Ecumenicity is Missiological🔗

The first instance of ecumenical1 assistance, the recruitment of sponsors, was described by Paul, the missionary. This immediately makes clear the degree to which mission and ecumenicity are extensions of each other. Ecumenicity is missiological. We did not and do not plant churches in isolation among native people and leave them to fend for themselves within the tribal or national boundaries. No, churches are planted in the wide world of God, in his oikoumenè, connected not only to Christ, but to his entire worldwide body. Local churches do not hide themselves in a local culture. They also do not nourish themselves in the shrill sun of the self and its variants.2 They nourish themselves in the sun of God’s righteousness, which connects everyone to everyone and everything, worldwide: Corinth greets Jerusalem, Jerusalem greets Antioch, Antioch greets Thessalonica!

A Logical Pattern🔗

Nowhere does the Bible turn this connection into a problem. Rather, the connection is revealed as a logical pattern in the lives of the first churches after Pentecost. Each new church shares in the infrastructure that is necessary for the spread of the gospel, the growth of the churches in the world, and their maintenance. This connection also links the fate of the different churches. It was determined that the Jerusalem church was needy and so elsewhere collections were held to assuage this need. Paul instructs the churches in Achaia and Macedonia that had just been planted, about their ecumenical task and that begins the assistance. This is interesting, since it is typically today for older churches to help younger churches. But it was the reverse then.

In Imitation of Christ🔗

Paul does not have to give a long explanation in 2 Corinthians 8 and 9 to describe the responsibility that attaches to the worldwide connection. He begins by pointing to the example of Jesus Christ, who “for your sakes…became poor, so that you through his poverty might become rich”. He expects acts of service, willingness, readiness, generosity, cheerfulness, and a genuine faith. All words that demand a right attitude, disposition, and experience — in imitation of Christ

Kingdom Motives🔗

Paul also uses words that give the right motives for ecumenical assistance. These words have a serious tone, the ring of the kingdom: equality, righteousness, and obedience. Do these words still speak sufficiently to us to motivate us to engage in ecumenical action? To determine this, I shall review each of them and end with a much used (and also misused) concept in the framework of ecumenical relationships, referred to here by Paul: reciprocity (2 Cor. 8:14). After this I shall switch to our present time and our problems, so that we will get a clear and emphatic understanding of our ecumenical task.

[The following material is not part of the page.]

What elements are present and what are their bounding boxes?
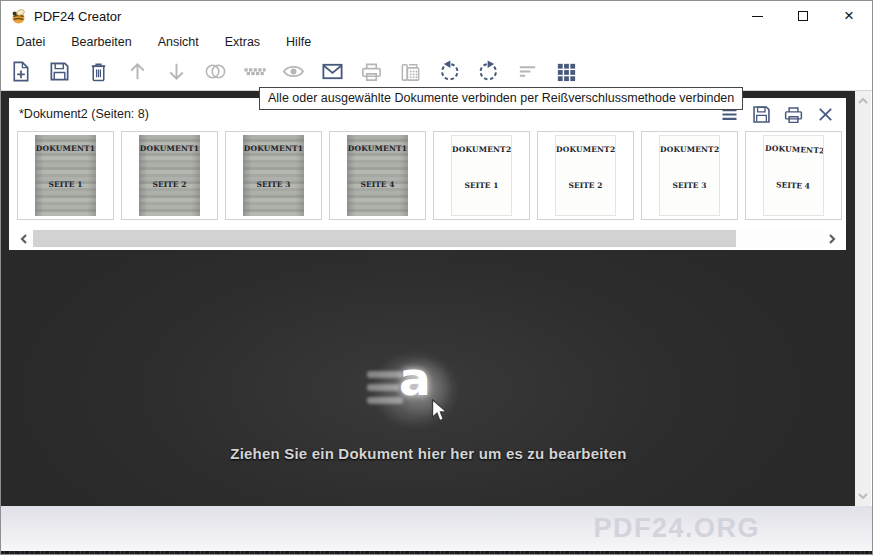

2 Corinthians 8:14 says (I quote from the King James Version, which perhaps renders the original Greek best, in preference to some modern translations, which do not use the word “equality”, but see NIV, vv. 13 and 14): “But by an equality, that now at this time your abundance may be a supply for their want, that their abundance also may be a supply for your want: that there may be equality”.

That word equality challenges us. “…by an equality… that there may be equality”. The first equality presses forward to the second. The second equality overcomes an observed inequality, namely, of abundance here and a shortfall elsewhere.3 The first equality can point to being “one in Christ”, that is, the equality of people who have accepted Christ and the equality of church communities in relation to each other. Christ brings people and groups of people together, who are very unequal. Their encounter is not like one in a public square, where everyone walks past each other and people only glance at each other with interest. Christ brings those who are unequal together in his kingdom. He confers the same status on all and makes them citizens of one kingdom. This nobility compels action: noblesse oblige. The pre-existing inequality does not disappear within that kingdom equality. However, it does cause a movement from the one to the other. The equality in Christ initiates a movement that attempts to ensure that this equality also leads to equality in other contexts! The equality in Christ does not permit inequality to exist in the basic needs of human and ecclesiastical life. We see this process of “becoming equal”4  beginning after Pentecost, as described in Acts 2. When people become aware of the equality in Christ, they are motivated to become willing, obliging, and generous. It constitutes the correct basis and creates the right atmosphere for mutual ecumenical assistance. And then the financial help for Jerusalem is sure to materialize, even though Paul does have to get things started and has to draw attention to what needs to be done. And that is what he does.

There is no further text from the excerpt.